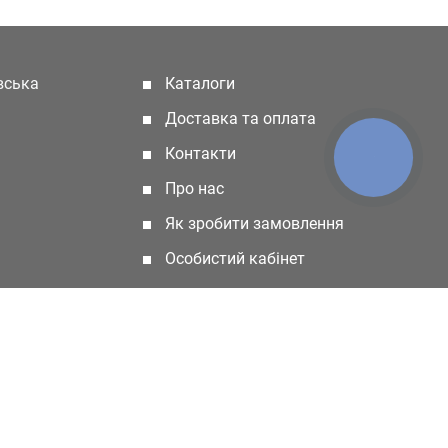
івська
Каталоги
(current)
Доставка та оплата
Контакти
КНОПКА
ЗВ'ЯЗКУ
Про нас
Як зробити замовлення
Особистий кабінет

------------------------------------------------

▸ Exercise
The result should be every entry, word for word, and no pictures.

▸ Solution to this problem
івська
Каталоги
(current)
Доставка та оплата
Контакти
КНОПКА
ЗВ'ЯЗКУ
Про нас
Як зробити замовлення
Особистий кабінет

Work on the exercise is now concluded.